* Exercise directions: Reproduce the lines of the material exactly, excluding every image.

* Data shown:
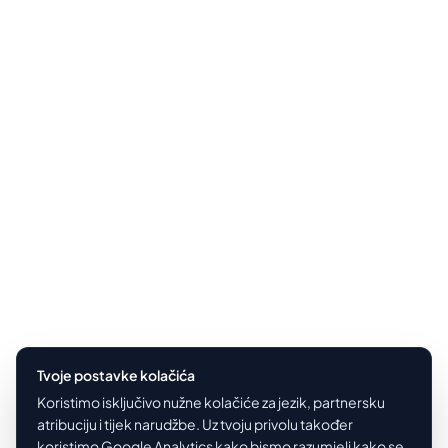
Tvoje postavke kolačića
Koristimo isključivo nužne kolačiće za jezik, partnersku
atribuciju i tijek narudžbe. Uz tvoju privolu također
koristimo Google Analytics kako bismo razumjeli kako se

* Response for this exercise:
Tvoje postavke kolačića
Koristimo isključivo nužne kolačiće za jezik, partnersku
atribuciju i tijek narudžbe. Uz tvoju privolu također
koristimo Google Analytics kako bismo razumjeli kako se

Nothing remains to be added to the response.